Réunion du 24 mars 2015 à 12h00
Commission d'enquête sur la surveillance des filières et des individus djihadistes

Pierre de Bousquet de Florian, préfet de la région Languedoc-Roussillon, préfet de l'Hérault :

On cherche à expulser les imams qui prêchent la mauvaise parole mais il faut pour cela documenter la procédure, et ce qui est rapporté de deuxième ou de troisième main ne tiendra pas devant le tribunal administratif ou le juge des libertés.

La population du Languedoc-Roussillon est en effet très sensibilisée à ces questions ; cela s'exprime fortement dans les urnes dans les départements du Midi, mais je n'ai pas connaissance de projets de milice.

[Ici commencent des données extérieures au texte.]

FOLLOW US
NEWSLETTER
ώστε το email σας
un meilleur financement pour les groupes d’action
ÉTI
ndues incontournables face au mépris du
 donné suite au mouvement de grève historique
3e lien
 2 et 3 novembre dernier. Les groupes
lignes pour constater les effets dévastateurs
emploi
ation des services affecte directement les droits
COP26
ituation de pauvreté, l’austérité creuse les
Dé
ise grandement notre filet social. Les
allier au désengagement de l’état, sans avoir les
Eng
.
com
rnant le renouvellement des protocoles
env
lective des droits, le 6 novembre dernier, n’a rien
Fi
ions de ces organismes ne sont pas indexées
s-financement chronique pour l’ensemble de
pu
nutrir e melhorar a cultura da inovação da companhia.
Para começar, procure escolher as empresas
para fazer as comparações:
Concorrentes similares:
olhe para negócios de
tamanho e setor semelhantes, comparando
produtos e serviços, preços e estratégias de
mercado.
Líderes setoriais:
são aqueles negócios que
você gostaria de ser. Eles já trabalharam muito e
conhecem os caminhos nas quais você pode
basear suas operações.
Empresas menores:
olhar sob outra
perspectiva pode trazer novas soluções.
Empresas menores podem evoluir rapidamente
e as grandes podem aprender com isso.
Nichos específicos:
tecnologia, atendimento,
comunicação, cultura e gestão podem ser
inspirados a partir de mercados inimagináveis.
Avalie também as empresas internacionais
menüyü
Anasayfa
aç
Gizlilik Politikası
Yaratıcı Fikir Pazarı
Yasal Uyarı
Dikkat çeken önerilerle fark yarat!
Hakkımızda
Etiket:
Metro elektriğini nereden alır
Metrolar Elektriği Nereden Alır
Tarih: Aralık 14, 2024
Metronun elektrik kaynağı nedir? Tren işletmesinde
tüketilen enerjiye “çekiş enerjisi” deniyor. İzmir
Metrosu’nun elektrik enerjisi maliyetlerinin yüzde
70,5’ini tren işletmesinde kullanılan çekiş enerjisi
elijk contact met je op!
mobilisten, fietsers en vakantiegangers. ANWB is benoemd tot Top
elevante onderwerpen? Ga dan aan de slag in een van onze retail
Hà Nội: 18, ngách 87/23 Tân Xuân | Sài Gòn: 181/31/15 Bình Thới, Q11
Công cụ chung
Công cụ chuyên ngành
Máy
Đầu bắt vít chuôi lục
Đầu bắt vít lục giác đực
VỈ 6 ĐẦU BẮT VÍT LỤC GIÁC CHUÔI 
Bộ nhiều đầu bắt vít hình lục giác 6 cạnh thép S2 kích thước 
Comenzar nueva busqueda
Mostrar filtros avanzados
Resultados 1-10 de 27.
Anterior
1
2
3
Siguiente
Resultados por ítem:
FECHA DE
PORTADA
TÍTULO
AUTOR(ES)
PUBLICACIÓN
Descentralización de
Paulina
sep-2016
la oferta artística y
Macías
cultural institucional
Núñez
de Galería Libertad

L'interaction entre délits de droit commun et radicalisation est connue d'assez longue date. Des individus incultes, sans aucune espèce de culture religieuse, peuvent se radicaliser en prison. C'est un lieu où l'on a besoin de protection ; ce caïdat la confère. De plus, pour beaucoup de ces jeunes gens, l'islam n'est pas une religion mais une identité. Souvent, de petits délits les conduisent à l'incarcération ; ils se trouvent alors en contact avec des « grands frères » qui les embrigadent. Ensuite vient la grande délinquance – vols, contrefaçon, trafics en tous genres et blanchiment – qui sert à financer le terrorisme. On se trouve donc face à de petits délinquants qui, une fois radicalisés, sont prêts à actionner tous les ressorts de la grande délinquance. À cela s'ajoute ce qu'apporte le djihad : une perte complète d'inhibition. Ainsi de trois jeunes gens, morts depuis lors, qui nous ont été décrits comme d'une parfaite gentillesse. Je ne les ai pas vues personnellement mais on m'a rapporté que nos services disposent de vidéos tournées en Syrie ; il semblerait qu'on y voie deux d'entre eux participer à une crucifixion et le troisième à la lapidation d'une femme. Voilà de quoi sont capables les jeunes gens livrés à cet embrigadement mortifère ; ils sont d'autant plus dangereux quand ils reviennent en France.